O símio mais célebre da história da ciência pode ser a peça-chave para demonstrar que os grandes primatas não humanos também são capazes de usar a imaginação e conseguem brincar de faz-de-conta. Experimentos conduzidos nos EUA indicam que Kanzi, um bonobo ou chimpanzé-pigmeu, compreendia o conceito de objeto imaginário, antes visto como algo exclusivo das capacidades mentais do Homo sapiens.
As conclusões vêm de um trabalho realizado pela brasileira Amalia Bastos, da Universidade de St. Andrews, na Escócia, e por Christopher Krupeneye, da Universidade Johns Hopkins (EUA). Em artigo na revista Science, a dupla conta como executou uma série de testes cognitivos com Kanzi, envolvendo algo que a grande maioria das crianças do planeta pratica espontaneamente desde muito cedo: fingir que está bebendo algo delicioso em um copo vazio.

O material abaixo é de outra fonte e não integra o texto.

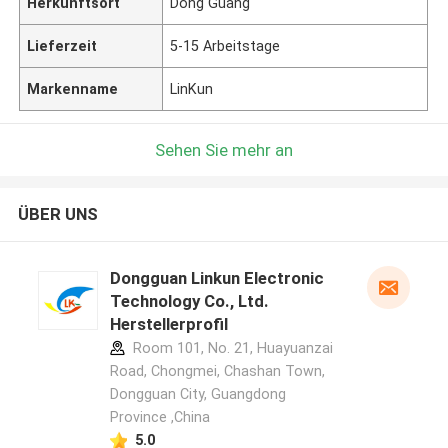
Herkunftsort
Dong Guang
Lieferzeit
5-15 Arbeitstage
Markenname
LinKun
Sehen Sie mehr an
ÜBER UNS
Dongguan Linkun Electronic
Technology Co., Ltd.
Herstellerprofil
Room 101, No. 21, Huayuanzai
Road, Chongmei, Chashan Town,
Dongguan City, Guangdong
Province ,China
5.0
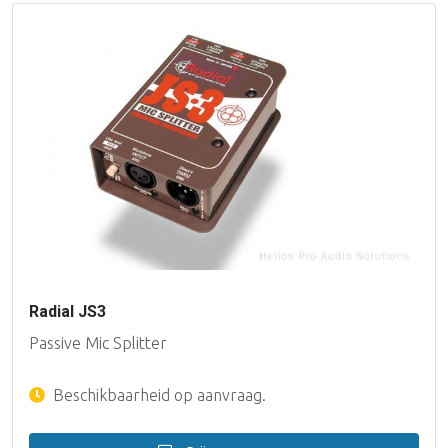
Radial JS3
Passive Mic Splitter
Beschikbaarheid op aanvraag.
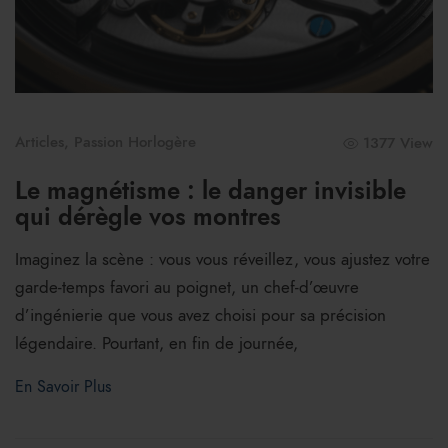
Articles
,
Passion Horlogère
1377 View
Le magnétisme : le danger invisible
qui dérègle vos montres
Imaginez la scène : vous vous réveillez, vous ajustez votre
garde-temps favori au poignet, un chef-d’œuvre
d’ingénierie que vous avez choisi pour sa précision
légendaire. Pourtant, en fin de journée,
En Savoir Plus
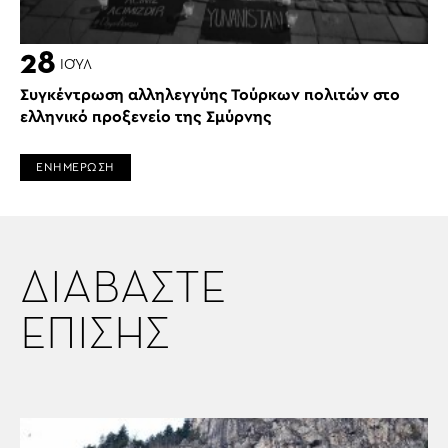
28
ΙΟΎΛ
Συγκέντρωση αλληλεγγύης Τούρκων πολιτών στο
ελληνικό προξενείο της Σμύρνης
ΕΝΗΜΕΡΩΣΗ
ΔΙΑΒΑΣΤΕ
ΕΠΙΣΗΣ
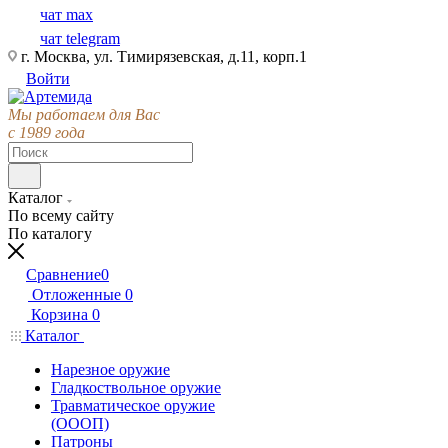
чат max
чат telegram
г. Москва, ул. Тимирязевская, д.11, корп.1
Войти
Мы работаем для Вас
с 1989 года
Каталог
По всему сайту
По каталогу
Сравнение
0
Отложенные
0
Корзина
0
Каталог
Нарезное оружие
Гладкоствольное оружие
Травматическое оружие
(ОООП)
Патроны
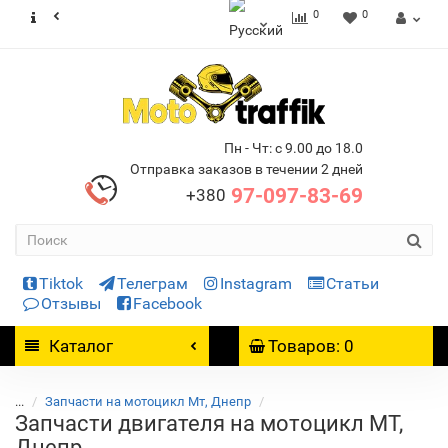
0
0
Пн - Чт: с 9.00 до 18.0
Отправка заказов в течении 2 дней
97-097-83-69
+380
Tiktok
Телеграм
Instagram
Статьи
Отзывы
Facebook
Каталог
Товаров: 0
...
Запчасти на мотоцикл Мт, Днепр
Запчасти двигателя на мотоцикл МТ,
Днепр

Kanzi, que morreu em 2025 aos 44 anos, provavelmente por causa de problemas cardíacos, tornou-se uma celebridade da primatologia por causa de suas habilidades linguísticas —embora a verdadeira extensão dessas capacidades tenha sido alvo de controvérsias.

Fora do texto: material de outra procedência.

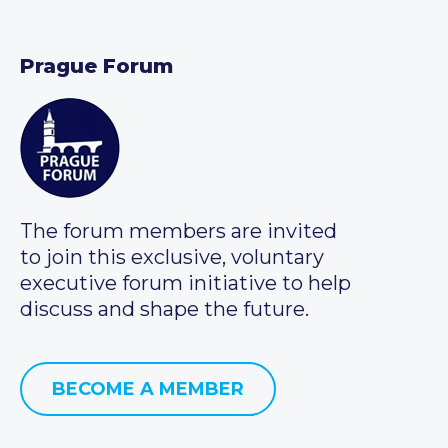
Prague Forum
The forum members are invited
to join this exclusive, voluntary
executive forum initiative to help
discuss and shape the future.
BECOME A MEMBER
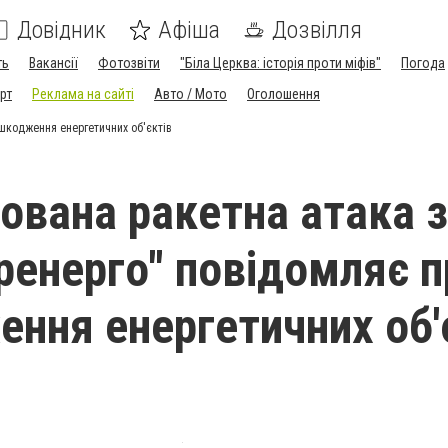
Довідник
Афіша
Дозвілля
ть
Вакансії
Фотозвіти
"Біла Церква: історія проти міфів"
Погода
рт
Реклама на сайті
Авто / Мото
Оголошення
ошкодження енергетичних об'єктів
ована ракетна атака з
кренерго" повідомляє 
ння енергетичних об'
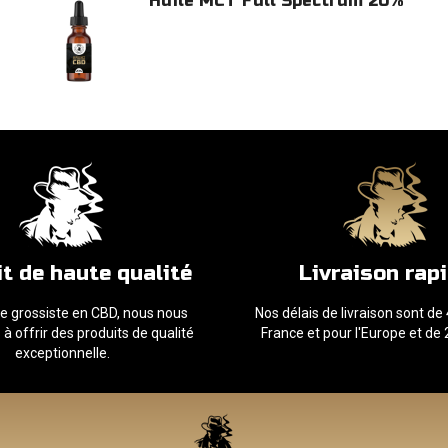
Huile MCT Full Spectrum 20%
t de haute qualité
Livraison rap
ue grossiste en CBD, nous nous
Nos délais de livraison sont de
 offrir des produits de qualité
France et pour l'Europe et de 2
exceptionnelle.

Nascido em cativeiro na cidade de Atlanta (sul dos EUA), o bonobo passou décadas de sua vida “colaborando” com pesquisadores como a americana Sue Savage-Rumbaugh, em estudos que iam desde possíveis técnicas para a fabricação de instrumentos de pedra, por analogia com os ancestrais da humanidade, até o desenvolvimento das capacidades de comunicação do primata.
Kanzi aprendeu a usar um teclado de mais de 300 lexigramas (símbolos que representam objetos ou conceitos) para tentar responder a pedidos ou perguntas dos pesquisadores. Além disso, parecia compreender muitas frases em inglês. Para a maioria dos pesquisadores, porém, o jeito com que ele “falava” com os cientistas estava longe de imitar as funções gramaticais da linguagem humana, como a formação de frases segundo normas claras.

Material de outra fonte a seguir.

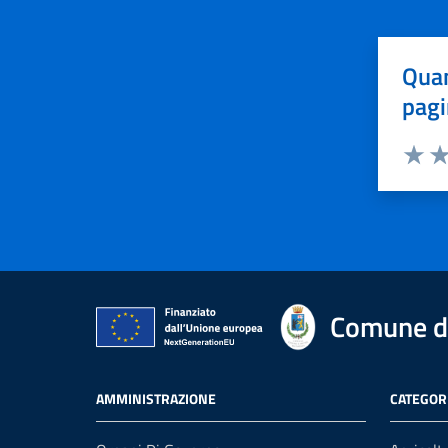
Quan
pagi
Valuta 
Val
Comune di
AMMINISTRAZIONE
CATEGORI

Seja como for, histórias sobre a agilidade mental de Kanzi nunca faltaram —e o mesmo vale para alguns grandes símios na natureza ou em cativeiro, os quais supostamente seriam capazes de interagir com entidades imaginárias. Há casos de fêmeas de chimpanzés muito jovens que “cuidam” de galhinhos como se fossem bebês de sua espécie, ou de macacos que fingem “dar comidinha” para bonecas quando estimulados a isso por seres humanos.
Bastos e Krupeneye investigaram essa possibilidade de forma mais sistemática ao brincar com Kanzi usando um jarro de suco e dois copos. Antes, o bonobo tinha sido treinado usando duas garrafinhas do tipo “squirt” (as de apertar, de plástico maleável), ambas transparentes, uma vazia e outra cheia de suco. Bastava Kanzi apontar para a garrafa desejada —em 100% das vezes, é claro, ele apontava para o recipiente visivelmente cheio e ganhava o suco.
A fase 2 do estudo, porém, envolvia o uso do jarro e dos copos vazios, também transparentes. A equipe de pesquisa fingia despejar líquido nos dois copos; depois, “devolvia” o suco para o jarro. Por fim, perguntavam a Kanzi: “Cadê o suco?”.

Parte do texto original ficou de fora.